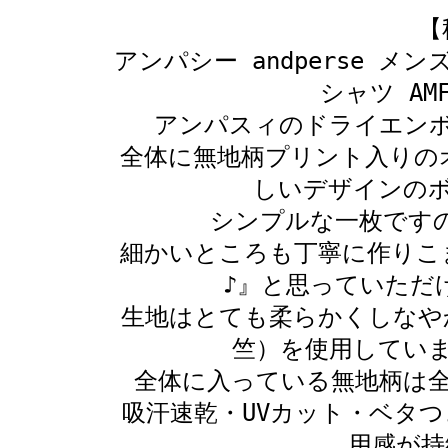
【
アンパシー andperse 
シャツ AMF9
アンパスィのドライエン
全体に無地柄プリント入りの
しいデザインの
シンプルな一枚です
細かいところも丁寧に作りこ
♪』と思っていただ
生地はとても柔らかくしなや
竺）を使用してい
全体に入っている無地柄は
吸汗速乾・UVカット・ベタ
用感が持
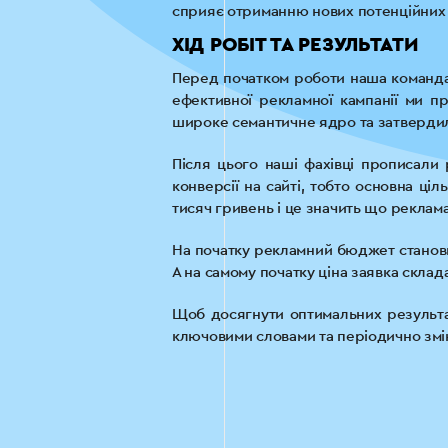
сприяє отриманню нових потенційних 
ХІД РОБІТ ТА РЕЗУЛЬТАТИ
Перед початком роботи наша команда 
ефективної рекламної кампанії ми п
широке семантичне ядро та затвердил
Після цього наші фахівці прописали
конверсії на сайті, тобто основна ці
тисяч гривень і це значить що реклам
На початку рекламний бюджет становив
А на самому початку ціна заявка скла
Щоб досягнути оптимальних результа
ключовими словами та періодично зм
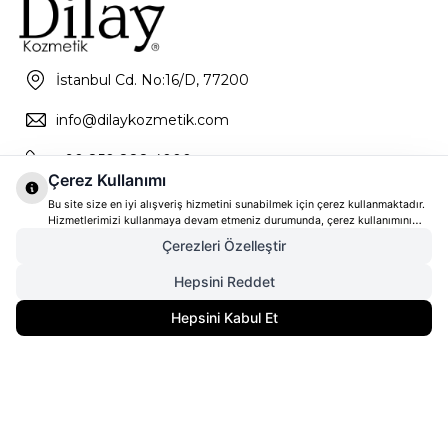
İstanbul Cd. No:16/D, 77200
info@dilaykozmetik.com
+90 850 888 4000
Çerez Kullanımı
Bu site size en iyi alışveriş hizmetini sunabilmek için çerez kullanmaktadır.
Hizmetlerimizi kullanmaya devam etmeniz durumunda, çerez kullanımını
kabul ettiğinizi varsayacağız. Çerezler hakkında daha fazla bilgi ve nasıl
Çerezleri Özelleştir
reddedeceğinizi öğrenmek için
tıklayınız
Hepsini Reddet
10.160,00
TL
SEPETE EKLE
Hepsini Kabul Et
7.620,00
TL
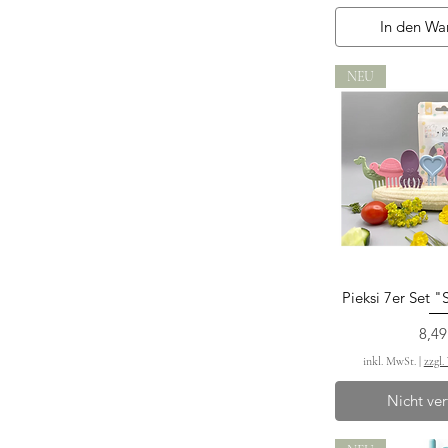
Tintenfisch
MusikGlück
Oli&Carol
In den Wa
NEU
Pieksi 7er Set 
Schnella
Prei
8,49
inkl. MwSt.
|
zzgl.
Nicht ve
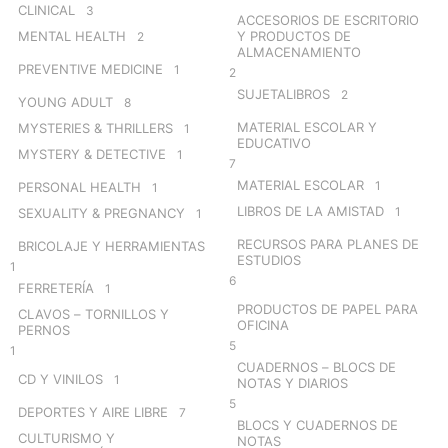
CLINICAL
3
ACCESORIOS DE ESCRITORIO
MENTAL HEALTH
Y PRODUCTOS DE
2
ALMACENAMIENTO
PREVENTIVE MEDICINE
1
2
SUJETALIBROS
2
YOUNG ADULT
8
MATERIAL ESCOLAR Y
MYSTERIES & THRILLERS
1
EDUCATIVO
MYSTERY & DETECTIVE
1
7
MATERIAL ESCOLAR
1
PERSONAL HEALTH
1
LIBROS DE LA AMISTAD
1
SEXUALITY & PREGNANCY
1
RECURSOS PARA PLANES DE
BRICOLAJE Y HERRAMIENTAS
ESTUDIOS
1
6
FERRETERÍA
1
PRODUCTOS DE PAPEL PARA
CLAVOS – TORNILLOS Y
OFICINA
PERNOS
5
1
CUADERNOS – BLOCS DE
CD Y VINILOS
1
NOTAS Y DIARIOS
5
DEPORTES Y AIRE LIBRE
7
BLOCS Y CUADERNOS DE
CULTURISMO Y
NOTAS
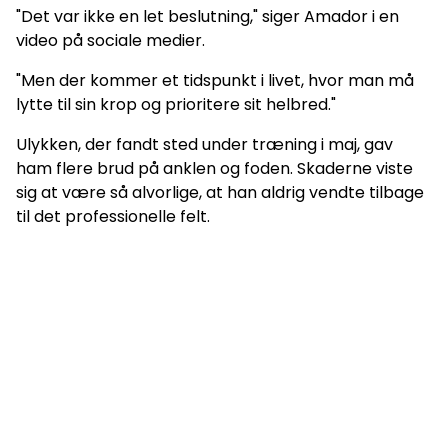
"Det var ikke en let beslutning," siger Amador i en
video på sociale medier.
"Men der kommer et tidspunkt i livet, hvor man må
lytte til sin krop og prioritere sit helbred."
Ulykken, der fandt sted under træning i maj, gav
ham flere brud på anklen og foden. Skaderne viste
sig at være så alvorlige, at han aldrig vendte tilbage
til det professionelle felt.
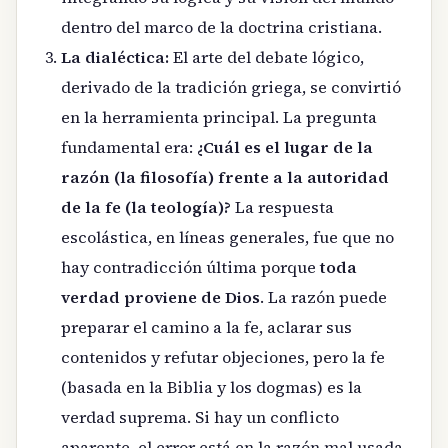
dentro del marco de la doctrina cristiana.
La dialéctica:
El arte del debate lógico,
derivado de la tradición griega, se convirtió
en la herramienta principal. La pregunta
fundamental era:
¿Cuál es el lugar de la
razón (la filosofía) frente a la autoridad
de la fe (la teología)?
La respuesta
escolástica, en líneas generales, fue que no
hay contradicción última porque
toda
verdad proviene de Dios
. La razón puede
preparar el camino a la fe, aclarar sus
contenidos y refutar objeciones, pero la fe
(basada en la Biblia y los dogmas) es la
verdad suprema. Si hay un conflicto
aparente, el error está en la razón mal usada.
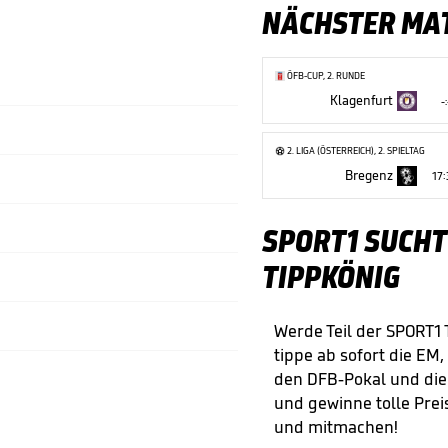
NÄCHSTER MA
ÖFB-CUP, 2. RUNDE
Klagenfurt
-:
2. LIGA (ÖSTERREICH), 2. SPIELTAG
Bregenz
17
SPORT1 SUCHT
TIPPKÖNIG
Werde Teil der SPORT1
tippe ab sofort die EM,
den DFB-Pokal und di
und gewinne tolle Preis
und mitmachen!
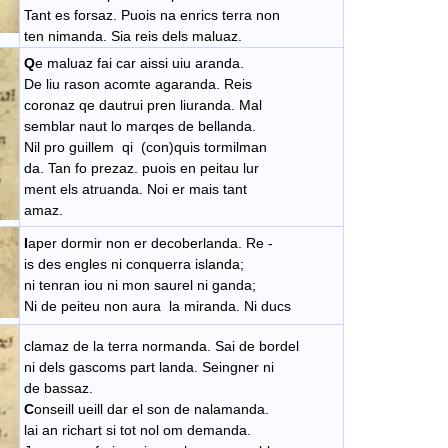
Tant es forsaz. Puois na enrics terra non
ten nimanda. Sia reis dels maluaz.
Q
e maluaz fai car aissi uiu aranda.
De liu rason acomte agaranda. Reis
coronaz qe dautrui pren liuranda. Mal
semblar naut lo marqes de bellanda.
Nil pro guillem qi (con)quis tormilman
da. Tan fo prezaz. puois en peitau lur
ment els atruanda. Noi er mais tant
amaz.
I
aper dormir non er decoberlanda. Re -
is des engles ni conquerra islanda;
ni tenran iou ni mon saurel ni ganda;
Ni de peiteu non aura la miranda. Ni ducs
clamaz de la terra normanda. Sai de bordel
ni dels gascoms part landa. Seingner ni
de bassaz.
C
onseill ueill dar el son de nalamanda.
lai an richart si tot nol om demanda.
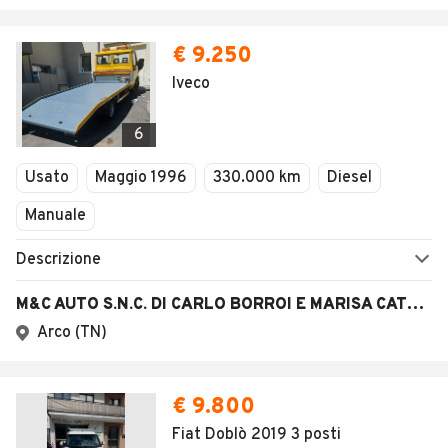
€ 9.250
Iveco
6
Usato
Maggio 1996
330.000 km
Diesel
Manuale
Descrizione
M&C AUTO S.N.C. DI CARLO BORROI E MARISA CATTONI
Arco (TN)
€ 9.800
Fiat Doblò 2019 3 posti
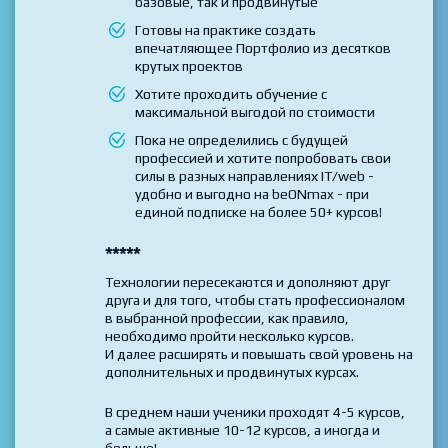
базовые, так и продвинутые
Готовы на практике создать
впечатляющее Портфолио из десятков
крутых проектов
Хотите проходить обучение с
максимальной выгодой по стоимости
Пока не определились с будущей
профессией и хотите попробовать свои
силы в разных направлениях IT/web -
удобно и выгодно на beONmax - при
единой подписке на более 50+ курсов!
*****
Технологии пересекаются и дополняют друг
друга и для того, чтобы стать профессионалом
в выбранной профессии, как правило,
необходимо пройти несколько курсов.
И далее расширять и повышать свой уровень на
дополнительных и продвинутых курсах.
В среднем наши ученики проходят 4-5 курсов,
а самые активные 10-12 курсов, а иногда и
больше!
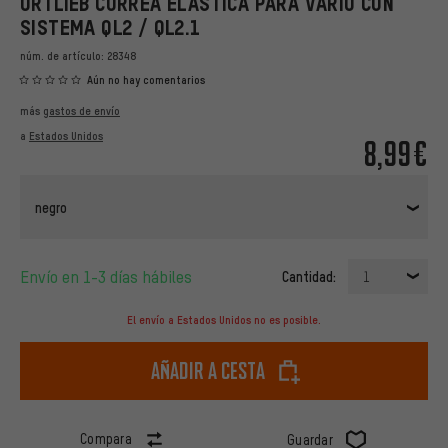
ORTLIEB CORREA ELÁSTICA PARA VARIO CON
SISTEMA QL2 / QL2.1
núm. de artículo:
28348
Aún no hay comentarios
más
gastos de envío
a
Estados Unidos
8,99€
negro
Envío en 1-3 días hábiles
Cantidad:
1
El envío a Estados Unidos no es posible.
Añadir a cesta
Compara
Guardar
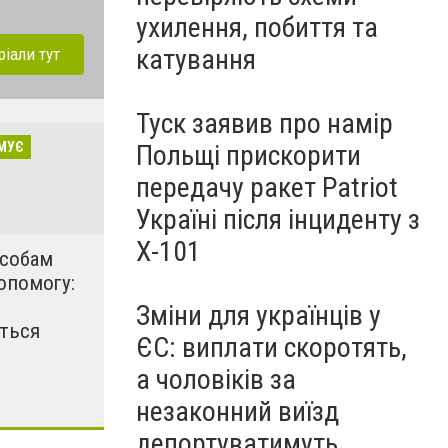
ухилення, побиття та
катування
ріали тут
Туск заявив про намір
МУЄ
Польщі прискорити
передачу ракет Patriot
Україні після інциденту з
Х-101
особам
опомогу:
Зміни для українців у
ться
ЄС: виплати скоротять,
а чоловіків за
незаконний виїзд
депортуватимуть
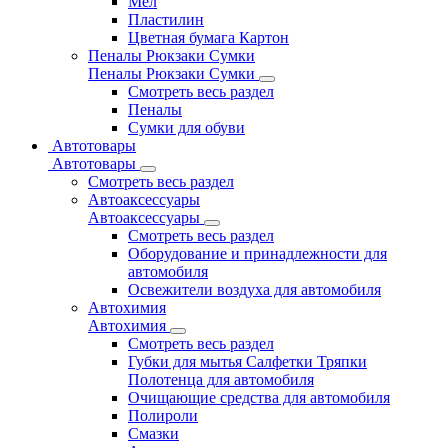
Мел
Пластилин
Цветная бумага Картон
Пеналы Рюкзаки Сумки
Пеналы Рюкзаки Сумки
Смотреть весь раздел
Пеналы
Сумки для обуви
Автотовары
Автотовары
Смотреть весь раздел
Автоаксессуары
Автоаксессуары
Смотреть весь раздел
Оборудование и принадлежности для
автомобиля
Освежители воздуха для автомобиля
Автохимия
Автохимия
Смотреть весь раздел
Губки для мытья Салфетки Тряпки
Полотенца для автомобиля
Очищающие средства для автомобиля
Полироли
Смазки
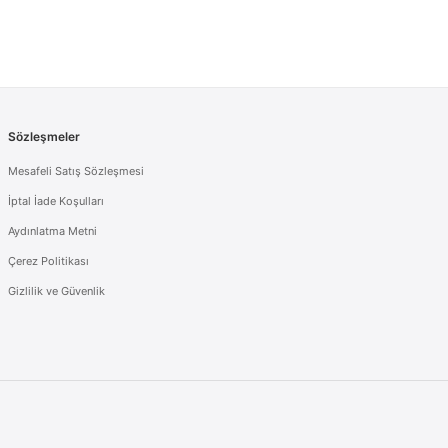
Sözleşmeler
Mesafeli Satış Sözleşmesi
İptal İade Koşulları
Aydınlatma Metni
Çerez Politikası
Gizlilik ve Güvenlik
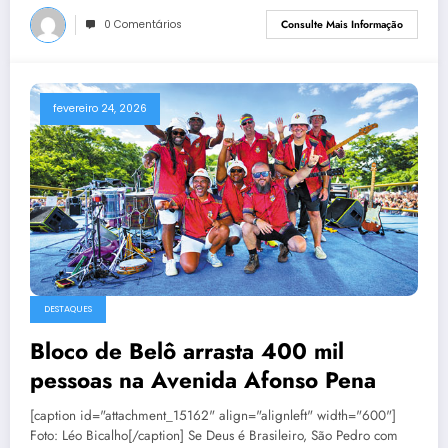
0 Comentários
Consulte Mais Informação
fevereiro 24, 2026
DESTAQUES
Bloco de Belô arrasta 400 mil
pessoas na Avenida Afonso Pena
[caption id="attachment_15162" align="alignleft" width="600"]
Foto: Léo Bicalho[/caption] Se Deus é Brasileiro, São Pedro com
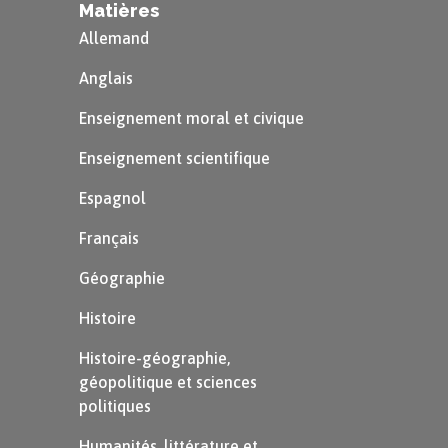
de
textes religieux
, de
lettres
Matières
personnelles
, etc.
Allemand
Anglais
Ce type de source existe depuis l’invention de
Enseignement moral et civique
l’écriture.
Enseignement scientifique
Des sources écrites
Espagnol
Français
Géographie
Histoire
Histoire-géographie,
géopolitique et sciences
politiques
Humanités, littérature et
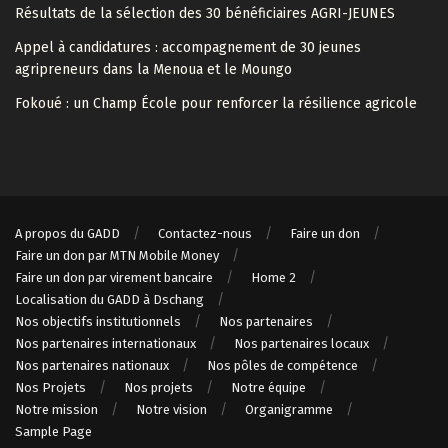
Résultats de la sélection des 30 bénéficiaires AGRI-JEUNES
Appel à candidatures : accompagnement de 30 jeunes
agripreneurs dans la Menoua et le Moungo
Fokoué : un Champ École pour renforcer la résilience agricole
A propos du GADD
Contactez-nous
Faire un don
Faire un don par MTN Mobile Money
Faire un don par virement bancaire
Home 2
Localisation du GADD à Dschang
Nos objectifs institutionnels
Nos partenaires
Nos partenaires internationaux
Nos partenaires locaux
Nos partenaires nationaux
Nos pôles de compétence
Nos Projets
Nos projets
Notre équipe
Notre mission
Notre vision
Organigramme
Sample Page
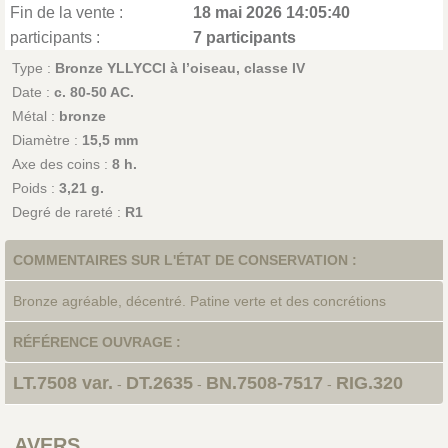
Fin de la vente :
18 mai 2026 14:05:40
participants :
7 participants
Type :
Bronze YLLYCCI à l’oiseau, classe IV
Date :
c. 80-50 AC.
Métal :
bronze
Diamètre :
15,5 mm
Axe des coins :
8 h.
Poids :
3,21 g.
Degré de rareté :
R1
COMMENTAIRES SUR L'ÉTAT DE CONSERVATION :
Bronze agréable, décentré. Patine verte et des concrétions
RÉFÉRENCE OUVRAGE :
LT.7508 var.
DT.2635
BN.7508-7517
RIG.320
-
-
-
AVERS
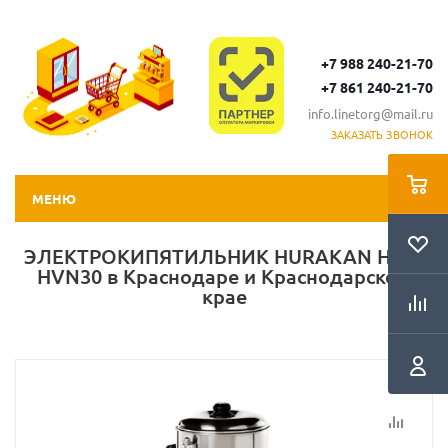
+7 988 240-21-70
+7 861 240-21-70
info.linetorg@mail.ru
ЗАКАЗАТЬ ЗВОНОК
МЕНЮ
ЭЛЕКТРОКИПЯТИЛЬНИК HURAKAN HKN-
HVN30 в Краснодаре и Краснодарском
крае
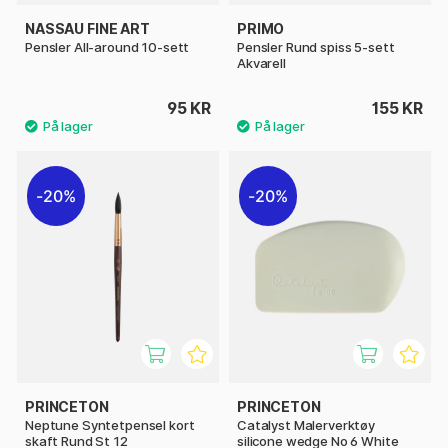
NASSAU FINE ART
PRIMO
Pensler All-around 10-sett
Pensler Rund spiss 5-sett
Akvarell
95 KR
155 KR
20%
20%
PRINCETON
PRINCETON
Neptune Syntetpensel kort
Catalyst Malerverktøy
skaft Rund St 12
silicone wedge No 6 White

════════════════

Problem description: Repeat word for word the lines running from the line containing "Neptune Syntetpensel kort" to the end of the entries above, inclusive.

Task output:
Neptune Syntetpensel kort
Catalyst Malerverktøy
skaft Rund St 12
silicone wedge No 6 White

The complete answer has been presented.